:: AIM OF THE TASK ::
Scan the lines below and report each one containing "County" by copying it.

(EXERCISE INPUT)

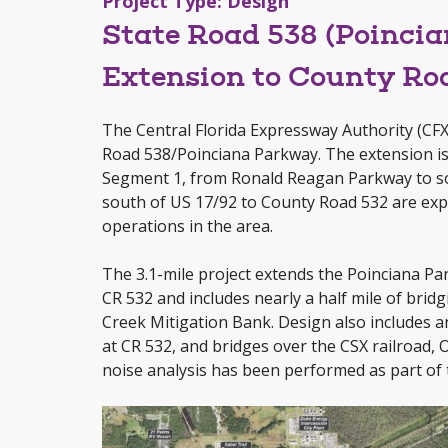
Project Type: Design
State Road 538 (Poinci
Extension to County Ro
The Central Florida Expressway Authority (CFX)
Road 538/Poinciana Parkway. The extension is
Segment 1, from Ronald Reagan Parkway to s
south of US 17/92 to County Road 532 are expe
operations in the area.
The 3.1-mile project extends the Poinciana
CR 532 and includes nearly a half mile of brid
Creek Mitigation Bank. Design also includes a
at CR 532, and bridges over the CSX railroad,
noise analysis has been performed as part of t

(End EXERCISE INPUT)

:: RESPONSE ::
Extension to County Ro
south of US 17/92 to County Road 532 are expe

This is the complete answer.